### WHAT THE TASK REQUIRES
Copy out each line below in which the string "Würzburg" appears.

### INPUT

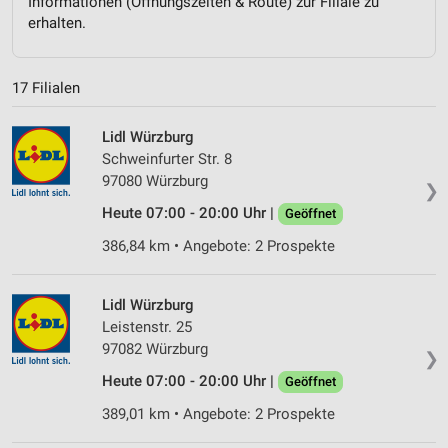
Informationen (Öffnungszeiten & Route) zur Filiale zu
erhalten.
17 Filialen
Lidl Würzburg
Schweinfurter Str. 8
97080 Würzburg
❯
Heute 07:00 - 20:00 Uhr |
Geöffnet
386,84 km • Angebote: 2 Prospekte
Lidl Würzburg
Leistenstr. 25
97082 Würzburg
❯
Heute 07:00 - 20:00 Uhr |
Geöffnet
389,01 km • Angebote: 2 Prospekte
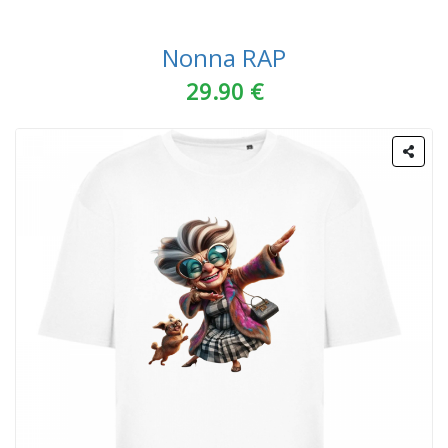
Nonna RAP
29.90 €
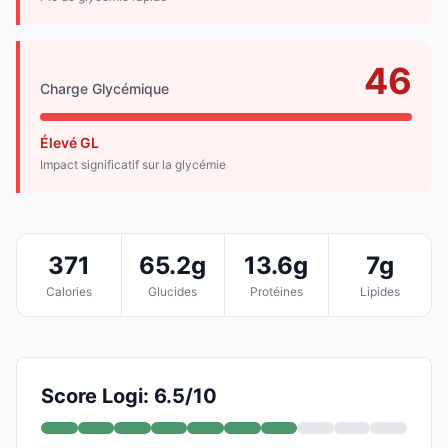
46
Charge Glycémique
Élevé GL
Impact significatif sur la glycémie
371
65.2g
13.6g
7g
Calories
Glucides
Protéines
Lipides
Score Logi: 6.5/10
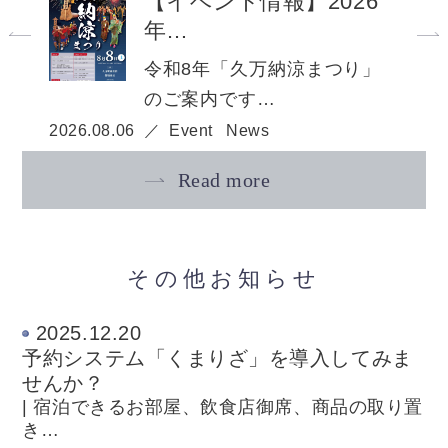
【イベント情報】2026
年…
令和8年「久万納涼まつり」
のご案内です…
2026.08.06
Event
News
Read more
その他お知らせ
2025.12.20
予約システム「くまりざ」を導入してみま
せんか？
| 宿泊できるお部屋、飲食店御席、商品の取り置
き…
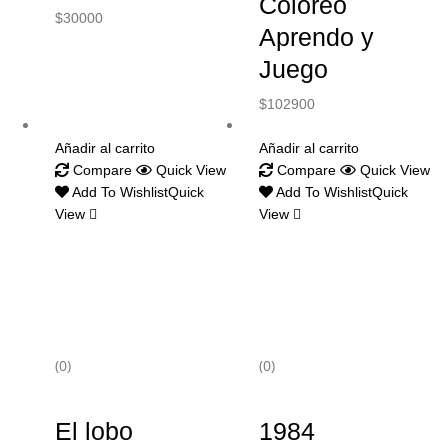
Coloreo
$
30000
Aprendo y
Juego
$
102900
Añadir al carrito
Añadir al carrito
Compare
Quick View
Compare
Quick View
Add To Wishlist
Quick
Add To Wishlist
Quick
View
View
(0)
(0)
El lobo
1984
...
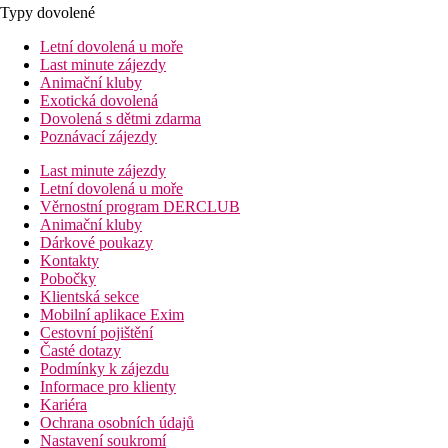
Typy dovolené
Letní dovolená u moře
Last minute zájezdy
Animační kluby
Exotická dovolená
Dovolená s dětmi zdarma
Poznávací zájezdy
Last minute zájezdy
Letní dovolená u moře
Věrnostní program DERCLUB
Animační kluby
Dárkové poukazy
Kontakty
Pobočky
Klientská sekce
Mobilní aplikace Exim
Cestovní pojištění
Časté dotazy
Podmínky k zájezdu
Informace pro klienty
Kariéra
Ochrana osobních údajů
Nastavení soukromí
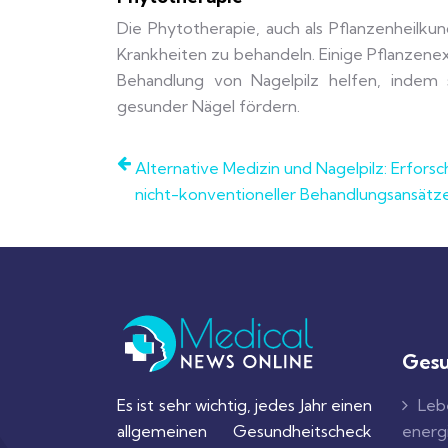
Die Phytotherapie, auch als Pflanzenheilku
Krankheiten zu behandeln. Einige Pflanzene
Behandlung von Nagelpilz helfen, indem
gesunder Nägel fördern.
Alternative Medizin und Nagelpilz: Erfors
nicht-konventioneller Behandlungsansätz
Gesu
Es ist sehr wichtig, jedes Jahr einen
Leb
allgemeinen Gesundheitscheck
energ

### ANSWER TO THE EXERCISE
Lidl Würzburg
97080 Würzburg
Lidl Würzburg
97082 Würzburg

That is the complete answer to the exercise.